A gentleman by the name of Chris Anderson recently released a book entitled Free, which I have not read, but which, according to interviews and commentary, which I have read, makes the point that the internet is the marketing model of the future, where content is free, because that’s what people want. I’ll agree with half of that. People always want good things for less than they cost, but a great deal of what’s free really isn’t. In fact, most of it isn’t. It’s paid for in other ways.

Take this blog. Whoever reads it gets the contents without charge, but it didn’t come for nothing. Tor paid for the design and pays for the servers on which it is hosted, as well as for the technical people who put on the artwork and book covers. I write the text, questions, schedules, and news, and no one pays me. The hope is, of course, that both Tor and I will be repaid by readers who go out and buy more books. But free, in the sense of costing nothing, it’s not.

Mr. Anderson also apparently believes that whatever appears on the web should be free and that whoever creates it should profit, as do some musical groups, apparently, by sales of tickets to live events and selling merchandise. This may be fine if one has other merchandise to sell, but if one’s livelihood is gained from people buying intellectual property, one has to limit what one provides for free. I can provide economic, political, and fiction-related insights here for free, because I have fictional “merchandise” to sell through online and bricks-and-mortar bookstores. Other writers, I have to admit, are far better at this than I am. But what of editorial writers? What will happen to that profession if news goes entirely on-line for “free”? Or musicians and songwriters? We’re already seeing a dwindling of truly professional smaller musical groups, the kinds that actually could grub out a living by touring small clubs across the nation. In fact, I recently read that some clubs are now actually charging the musicians, rather than paying them. Is this because something like 90% of the “recorded” music out there is either “free” or pirated? Or because the smaller groups can’t effectively use the “free” aspect of the internet to promote money-generating concerts that will repay the costs of providing “free” services?
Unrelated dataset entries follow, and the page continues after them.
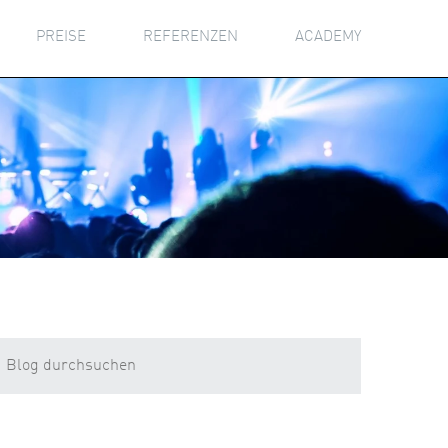
PREISE
REFERENZEN
ACADEMY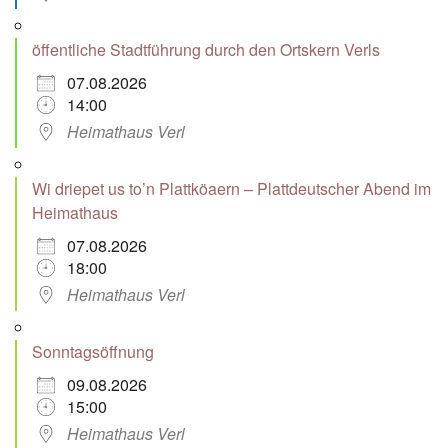
öffentliche Stadtführung durch den Ortskern Verls
07.08.2026
14:00
Heimathaus Verl
Wi driepet us to’n Plattköaern – Plattdeutscher Abend im
Heimathaus
07.08.2026
18:00
Heimathaus Verl
Sonntagsöffnung
09.08.2026
15:00
Heimathaus Verl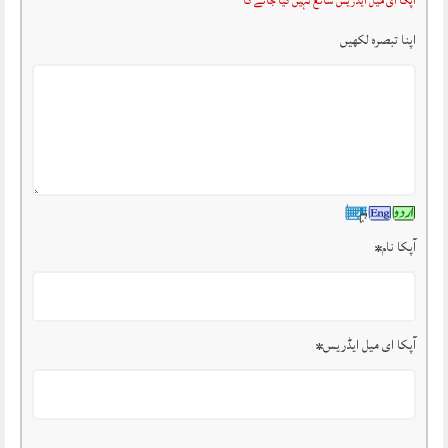
آپکا ای میل ایڈریس شائع نہیں کیا جائے گا
اپنا تبصرہ لکھیں
آپکا نام
*
آپکا ای میل ایڈریس
*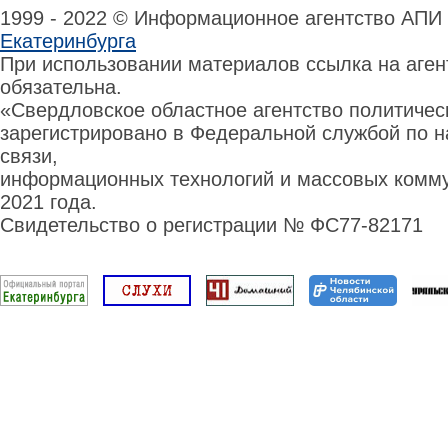
1999 - 2022 © Информационное агентство АПИ
Екатеринбурга
При использовании материалов ссылка на аге
обязательна.
«Свердловское областное агентство политиче
зарегистрировано в Федеральной службой по н
связи,
информационных технологий и массовых комму
2021 года.
Свидетельство о регистрации № ФС77-82171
In a related aspect, my wife the singer and opera professor has noted that the cost of sheet music has skyrocketed because singers and students are buying far less because they can copy it easily… and consequently, the music for more and more songs and operas is out of print, because those songs and operas are less popular and sales won’t pay for even the printing costs.

In addition to these questions, there’s another one, and to me, it’s far more troubling. It’s the idea that worthwhile services — whether insights, music, or entertainment — should be marketed as “free,” because they’re not. They’re paid for indirectly and in other ways, either by advertisers, or subsidized by the sale or other goods and services, and often the user/consumer has no way of knowing who or what is behind anything. Some “free” providers are very up-front, as am I in offering this blog to interest readers in my books. But how many people know how many hundreds of millions of dollars Google has poured into YouTube? Or even who all the other providers of “free” stuff happen to be, and what their agendas might be?

To me, the disguised “free” content idea is just another way in which social institutions end up separating responsibility and accountability from making money. The concept of “free” is also intellectually dishonest… but… all that “stuff” is free, and that excuses everything… doesn’t it?